Awww Kat, I'm sorry you caught your baby's cold. She likes to share doesn't she?
We are abysmal at discussing things. He sits and agrees with me, I do all the talking, he gives no input and then it gets to the point where he walks out without any discussion at all. The end. FOO stuff. Big mess. I HATE confrontation. ALL CAPS! I nearly throw up if there is a disagreement of any kind. No idea where that comes from. My parents were the epitome of a happy marriage as were my grandparents and all my aunts and uncles. The models I learned from are nothing like I am. It's crazy.
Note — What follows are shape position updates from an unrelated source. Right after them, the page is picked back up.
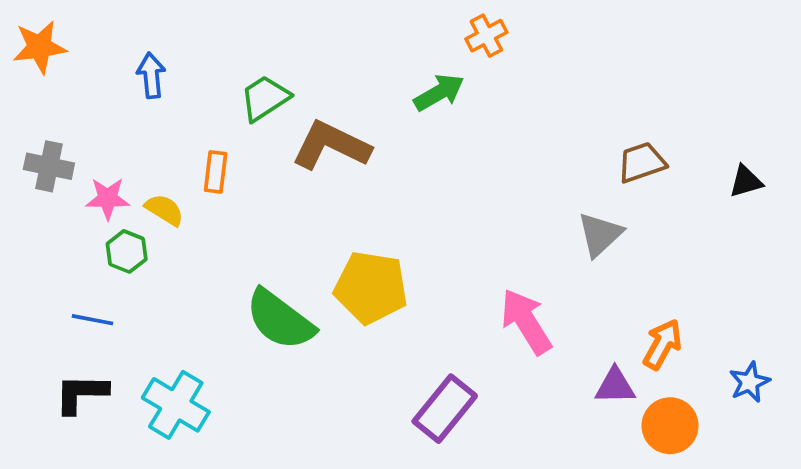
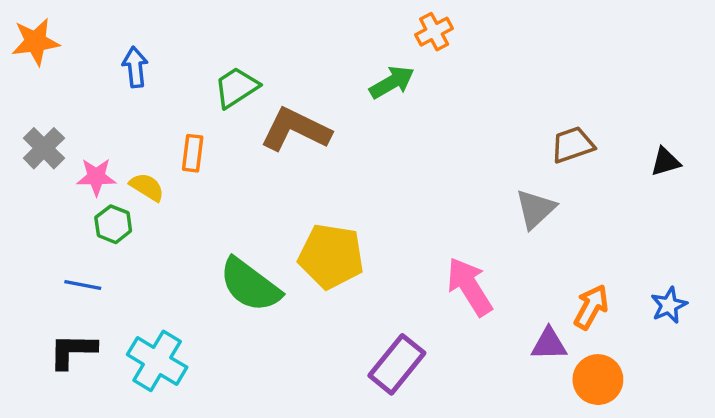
gray cross: (49, 166) -> (44, 148), turned 33
blue star: (750, 382) -> (669, 305), moved

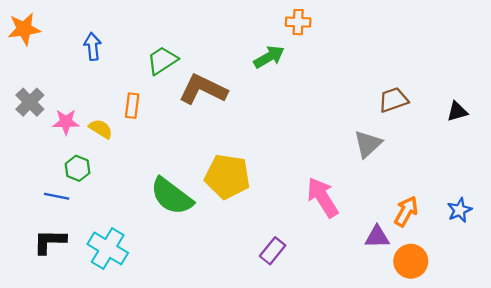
orange cross: (434, 32) -> (298, 22), turned 30
green hexagon: (113, 224) -> (78, 168), moved
purple rectangle: (397, 364) -> (273, 251), size x0.7

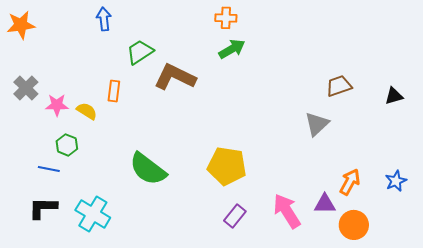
orange cross: (298, 22) -> (226, 18), moved
blue arrow: (93, 46) -> (104, 19), moved
yellow pentagon: (227, 176) -> (227, 166), moved
pink arrow: (323, 197) -> (287, 211), moved

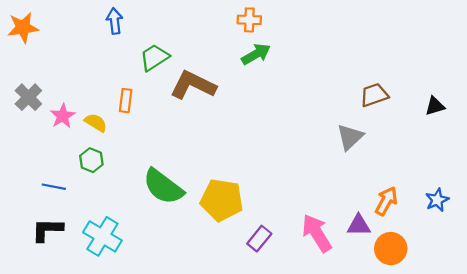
pink star: (57, 105) -> (63, 116), turned -30
green hexagon: (67, 145) -> (91, 160), moved
yellow pentagon: (227, 166) -> (222, 200), moved

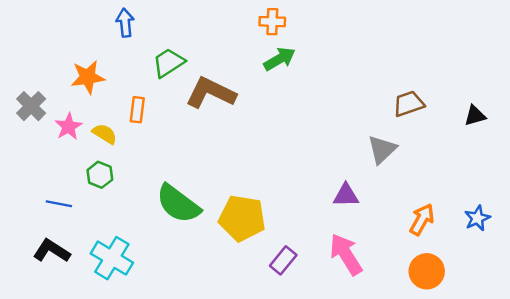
orange star: (23, 28) -> (88, 77), moved
purple triangle: (359, 225) -> (346, 195), moved
black L-shape: (47, 230) -> (52, 251), turned 32

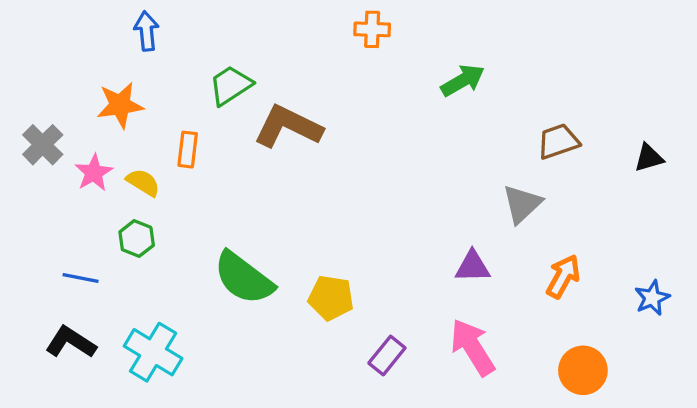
blue arrow: (125, 23) -> (146, 31), moved
green arrow: (280, 59) -> (463, 80), moved
yellow pentagon: (242, 218) -> (331, 298), size x0.7
orange arrow: (422, 219) -> (563, 276), moved

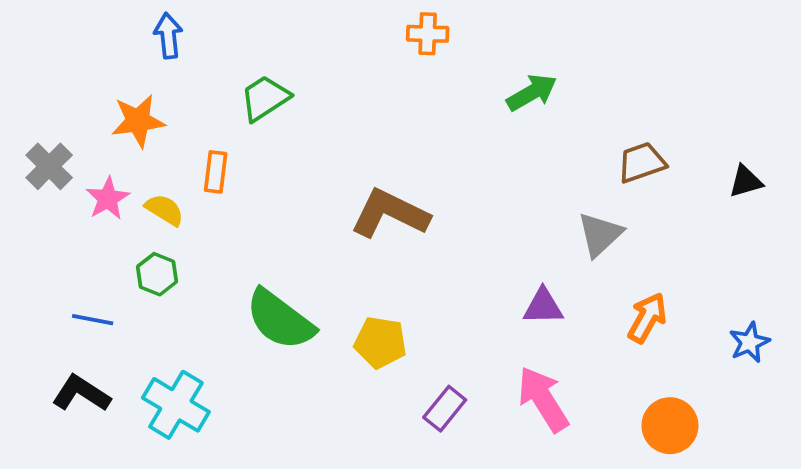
brown L-shape: (288, 127) -> (390, 214), moved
All of this definitely was a root cause of our problems. He never once shared his feelings about anything.
You aren't wrong kat, not at all. I walk on eggshells in constant fear that he's going to leave. Logically, I know he has not options of places to go. I know there is no one else right now but that doesn't mean there might not be sometime. I trust him....to a point. I don't think I will every fully trust him again mainly because I don't want to be proven a fool yet again. Seriously, I don't believe I would ever trust any man again, not just him. No, I don't believe all men are cheaters. I just no longer trust my own intuition.
I have to sit him down and talk to him, there just is never a good time. Yes, I'm scared out of mind about it. Rocking the boat is scary. I keep hearing all these messages from various places about life being too short and you only regret the things you didn't do, etc., etc.. I don't believe in signs but if I did, these might be them.
T19 M15 S19 XH47 M43 bomb12/4/07 PA5/07 S12/26/07 D final 11/17/08 Back together with no defined R 05/2010 confused....to say the least!!!